Assigned task =
Would you give the entries again word for word, with no pictures in the copy?

Records for the exercise =
──────────

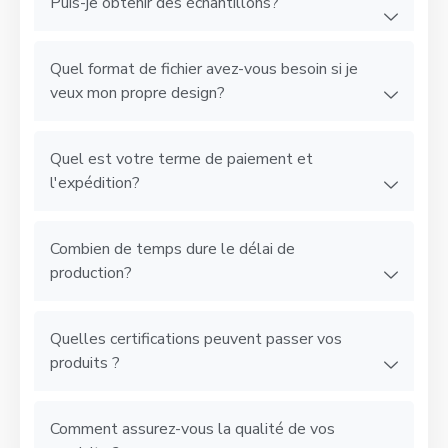
Puis-je obtenir des échantillons?
Quel format de fichier avez-vous besoin si je
veux mon propre design?
Quel est votre terme de paiement et
l'expédition?
Combien de temps dure le délai de
production?
Quelles certifications peuvent passer vos
produits ?
Comment assurez-vous la qualité de vos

──────────

Your response =
Puis-je obtenir des échantillons?
Quel format de fichier avez-vous besoin si je
veux mon propre design?
Quel est votre terme de paiement et
l'expédition?
Combien de temps dure le délai de
production?
Quelles certifications peuvent passer vos
produits ?
Comment assurez-vous la qualité de vos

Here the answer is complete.